Le tribunal de commerce de Compiègne, troisième chambre, statue le 8 octobre 2025 sur une demande d’ouverture de liquidation judiciaire. Une société de transport fluvial, en cessation d’activité depuis mars 2025 et non assurée, sollicite cette procédure. Le tribunal constate l’état de cessation des paiements et l’impossibilité manifeste de redressement.
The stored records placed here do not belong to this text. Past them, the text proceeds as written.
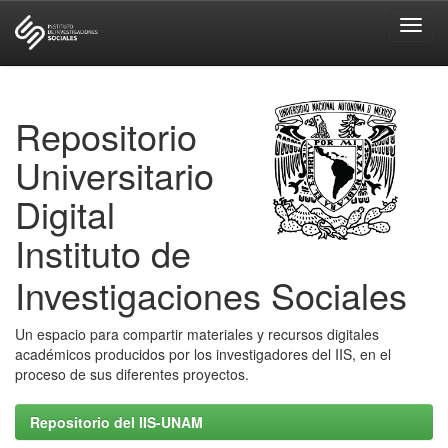
Skip
navigation
Repositorio
Universitario
Digital
Instituto de
Investigaciones Sociales
Un espacio para compartir materiales y recursos digitales
académicos producidos por los investigadores del IIS, en el
proceso de sus diferentes proyectos.
Repositorio del IIS-UNAM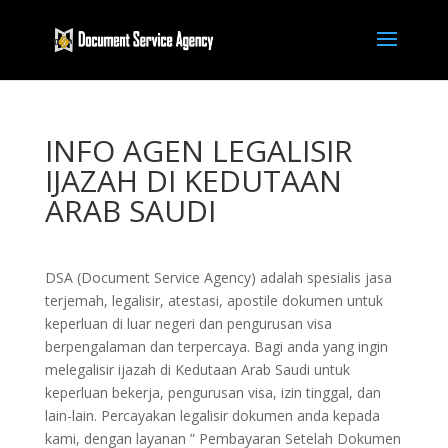
INFO AGEN LEGALISIR
IJAZAH DI KEDUTAAN
ARAB SAUDI
DSA (Document Service Agency) adalah spesialis jasa
terjemah, legalisir, atestasi, apostile dokumen untuk
keperluan di luar negeri dan pengurusan visa
berpengalaman dan terpercaya. Bagi anda yang ingin
melegalisir ijazah di Kedutaan Arab Saudi untuk
keperluan bekerja, pengurusan visa, izin tinggal, dan
lain-lain. Percayakan legalisir dokumen anda kepada
kami, dengan layanan ” Pembayaran Setelah Dokumen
Il ouvre une liquidation judiciaire simplifiée et fixe la date de cessation des paiements au 1er mars 2025.
La qualification de l’état de cessation des paiements
La définition légale et son application concrète
Le tribunal retient l’état de cessation des paiements au sens de l’article L. 631-1 du code de commerce. Il constate que la société « se trouve dans l’impossibilité de faire face à son passif exigible avec son actif disponible » (Motifs). Cette reprise textuelle de la définition légale ancre la décision dans le droit commun des procédures collectives. La portée de cette qualification est essentielle car elle conditionne l’ouverture de toute procédure collective, quelle que soit sa forme ultérieure.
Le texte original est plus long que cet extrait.